Abstract:
Dataset or model? This question is frequently asked by newcomers to the realm of machine learning. Many would structure their thoughts as follows: There is always the option to conduct hyperparameter tuning and train the model. However, if the data is of bad quality or insufficient, it is game over for the project. Throughout the history of machine learning, numerous projects have been terminated due to data shortages, with many more being paused to collect more data. That is why addressing data related aspects of the project should be considered in the first place, and the availability of labeled data is crucial for the success of machine learning models.
We explored data augmentation techniques to enhance the accuracy of machine learning models for Azerbaijani text datasets. In this study we have tested a great number of attentionbased approaches as well as new advanced substituting words with synonyms for Azerbaijani and English datasets. All the techniques have been tested using extrinsic and intrinsic methods. For extrinsic evaluation, classification tasks have been used to check the accuracy scores before and after augmentation. By this average accuracy scores of the neural network models have been improvement by 13% in AG news classification task, 3% in IMDB review case, and most importantly 13% in the case of Azerbaijani dataset, OXU news. In intrinsic evaluation, an average Bert embedding cosine similarity score equal to nearly 0.95 has been obtained, while maximum average Bleu and Rouge scores were 0.43 and 0.65. While the main purpose of the project was finding out the low resource requiring methods, attentionbased approaches including transformer paraphrasers and translators still required availability of GPU.

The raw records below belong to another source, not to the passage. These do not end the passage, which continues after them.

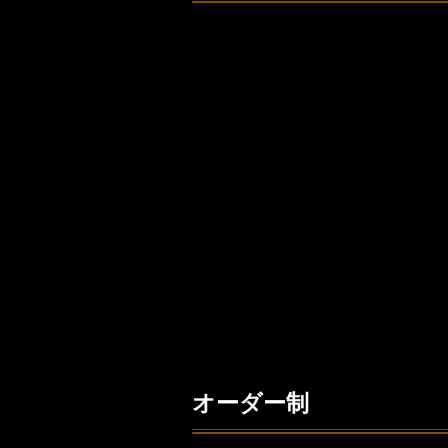
オーダー制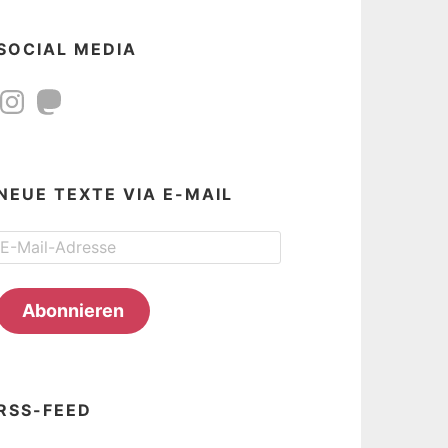
SOCIAL MEDIA
Instagram
Mastodon
NEUE TEXTE VIA E-MAIL
E-
Mail-
Adresse
Abonnieren
RSS-FEED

Hence, all the techniques developed in this project can be used by anyone with a single laptop. This advantage is a very important detail of this project since in this project there were 2 main evaluation metrics: efficiency of the technique and its resource requirements. For evaluation of the effectiveness of our data augmentation approach extensive experiments were conducted using various machine learning models on different popular Azerbaijani and English datasets. The original versions of the datasets were compared to their augmented counterparts in various classification tasks, employing both traditional and gradient-based models to assess effectiveness. Regarding resource requirements, considerations were made for size and runtime on CPU. This is done to make the data augmentation process easier and faster for small research projects and startups that do not have a significant amount of budget, since in most of such projects one of the main issues has always been computation power and restrictions in usages of paid services such as Chat-GPT, Cloude, Google translator etc.